Although the same inflammatory cells that present in asthmatic individuals are also present in patients infected with severe Dengue, a research team failed to directly associate a history of severe asthma with an increased likelihood of developing Severe Dengue fever.
“Because secondary infections are also epidemiological risk factors for severe Dengue, including asthma, we wanted to compare [Dengue patients] with a more severe form of asthma, persistent asthma, to those with a milder form, acute, intermittent asthma,” explained Johanna Velez, MD, a physician at the Ponce Health Sciences University and St. Luke’s Episcopal Hospital in Ponce, Puerto Rico. Dr. Velez and her teamed hoped that information regarding the association of asthma and Severe Dengue fever “could lead to the exploration of other aspects of the pathogenesis of Dengue, including the role for mast cells,” she explained in a presentation on March 5, 2017, at the 2017 Annual Meeting of the American Academy of Allergy, Asthma & Immunology (AAAAI) in Atlanta, Georgia.
The group used data collected from patients via the St. Luke’s hospital network’s Sentinel Enhanced Dengue Surveillance Systems (SEDSS). They evaluated the medical histories of 1,691 patients enrolled in SEDSS between May 7, 2012 and May 6, 2015 who had a history of asthma. “Persistent asthma” was defined in the study as “[the need to] use two or more medications for control,” and “acute intermittent asthma” as “[the need to] use rescue medications and no use of control medications.” Of those patients, 186 patients with a history of asthma also had confirmed Dengue, and 39 had severe Dengue with a history of asthma. Of the group of 39 patients, 10 had severe Dengue and persistent asthma, while 29 had severe Dengue with acute intermittent asthma. An additional 81 patients had non-severe Dengue and a history of asthma. Within the whole study population, 39 had non-severe Dengue and persistent asthma, and 27 had non-severe Dengue and acute intermittent asthma.

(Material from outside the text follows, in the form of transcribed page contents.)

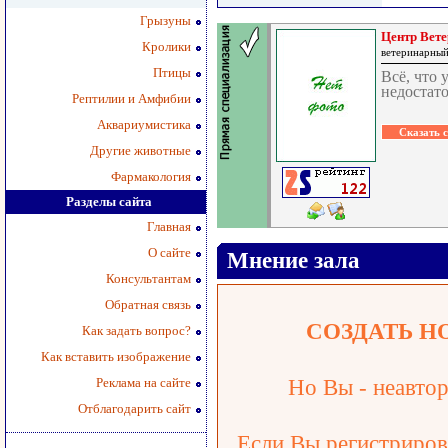
Грызуны
Центр Вет
Кролики
ветеринарный
Птицы
Всё, что 
недостат
Рептилии и Амфибии
Аквариумистика
Другие животные
Фармакология
Разделы сайта
Главная
О сайте
Мнение зала
Консультантам
Обратная связь
СОЗДАТЬ Н
Как задать вопрос?
Как вставить изображение
Реклама на сайте
Но Вы - неавтор
Отблагодарить сайт
Если Вы регистрирова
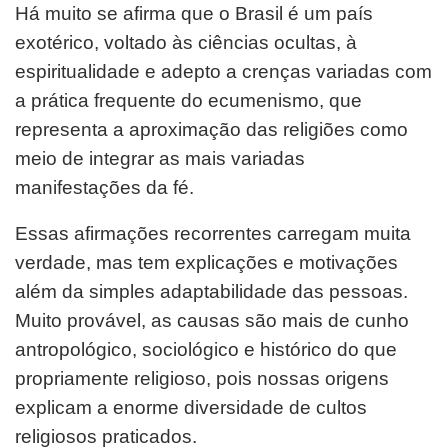
Há muito se afirma que o Brasil é um país
exotérico, voltado às ciências ocultas, à
espiritualidade e adepto a crenças variadas com
a prática frequente do ecumenismo, que
representa a aproximação das religiões como
meio de integrar as mais variadas
manifestações da fé.
Essas afirmações recorrentes carregam muita
verdade, mas tem explicações e motivações
além da simples adaptabilidade das pessoas.
Muito provável, as causas são mais de cunho
antropológico, sociológico e histórico do que
propriamente religioso, pois nossas origens
explicam a enorme diversidade de cultos
religiosos praticados.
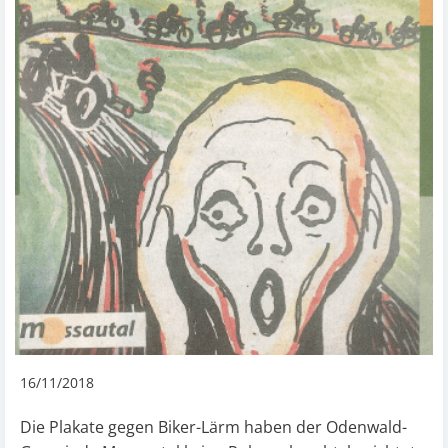
16/11/2018
Die Plakate gegen Biker-Lärm haben der Odenwald-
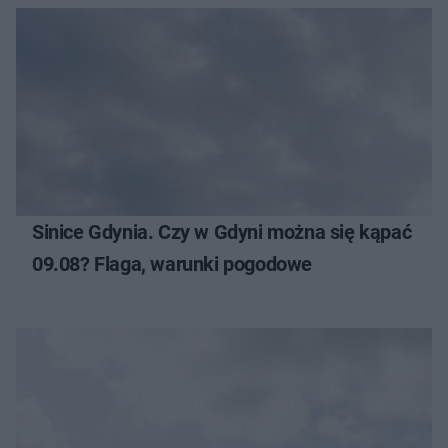
Sinice Gdynia. Czy w Gdyni można się kąpać
09.08? Flaga, warunki pogodowe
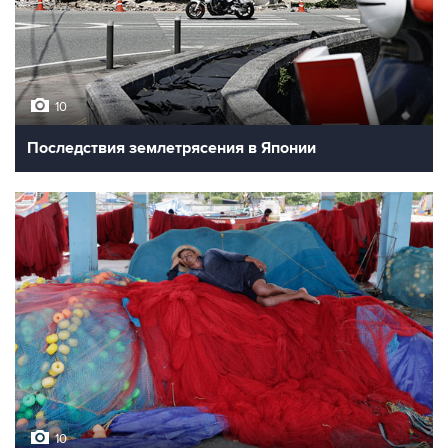
10
Последствия землетрясения в Японии
10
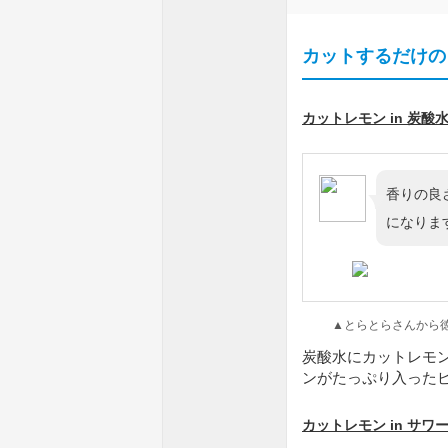
カットするだけの
カットレモン in 炭酸
香りの良
になりま
▲とらとらさんから徳永
炭酸水にカットレモ
ンがたっぷり入ったビジ
カットレモン in サワ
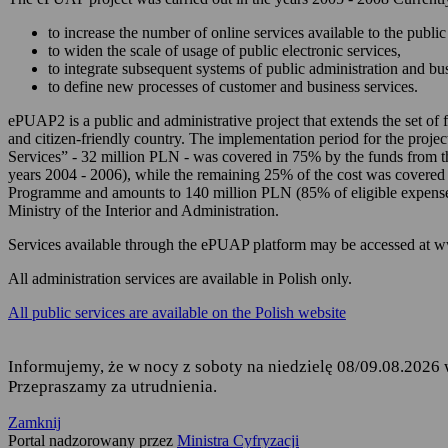
zarządzania Twoim
to increase the number of online services available to the public 
korzystania z usług
to widen the scale of usage of public electronic services,
to integrate subsequent systems of public administration and b
składania podań i 
to define new processes of customer and business services.
odbierania korespon
ePUAP2 is a public and administrative project that extends the set of f
and citizen-friendly country. The implementation period for the projec
Podstawę przetwarzania dany
Services” - 32 million PLN - was covered in 75% by the funds from 
years 2004 - 2006), while the remaining 25% of the cost was covered
Rozporządzenie Parl
Programme and amounts to 140 million PLN (85% of eligible expense
fizycznych w związ
Ministry of the Interior and Administration.
uchylenia dyrekty
Services available through the ePUAP platform may be accessed at 
Ustawa z dnia 17 lu
ust. 1 i 2,
All administration services are available in Polish only.
Rozporządzenie Mini
All public services are available on the Polish website
elektronicznej platf
Informujemy, że w nocy z soboty na niedzielę 08/09.08.2026 
Przepraszamy za utrudnienia.
Kto jest odbiorcą Twoich 
Zamknij
Odbiorcą Twoich danych jest
Portal nadzorowany przez
Ministra Cyfryzacji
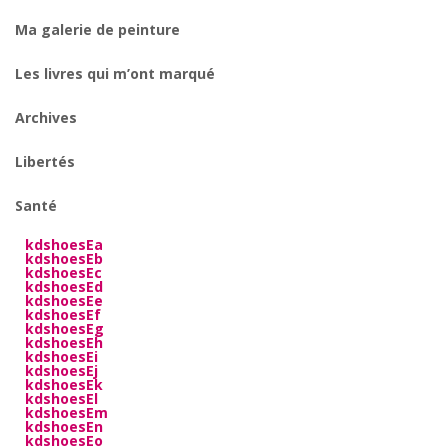
Ma galerie de peinture
Les livres qui m’ont marqué
Archives
Libertés
Santé
kdshoesEa
kdshoesEb
kdshoesEc
kdshoesEd
kdshoesEe
kdshoesEf
kdshoesEg
kdshoesEh
kdshoesEi
kdshoesEj
kdshoesEk
kdshoesEl
kdshoesEm
kdshoesEn
kdshoesEo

The remainder could not be reached for follow-up.
“Although medical literature has consistently reported an epidemiological link between comorbidities, including asthma, and severe presentations of Dengue,” the researchers did not find an association between the comorbidity of asthma and the development of severe Dengue. The researchers noted that there are also “no significant differences in the risk of developing severe Dengue between those with a history of mild versus those with severe (persistent) asthma.” However, Dr. Velez said, the study was limited by the relatively low number of cases available for analysis that had both Dengue and asthma severities and because the SEDSS study data required a retrospective classification of asthma severity.
Originally, the researchers had hoped that their research might shed light on the role of mast cells, which release histamine—a compound that causes many symptoms associated with asthma, allergies, and Dengue—in the progression of a Dengue infection to severe Dengue. “Given that Dengue is endemic [in] Puerto Rico and 15% of the population has asthma, especially in the pediatric age group, this research question was relevant,” Dr. Velez stated.
Although the group was not able to associate asthma and severe Dengue, they believe that it remains important to evaluate asthma and other comorbidities in the disease’s development. “SEDSS is in a unique position to study the burden of Dengue and to identify risk factors associated with the progress of Dengue from mild to severe,” they concluded.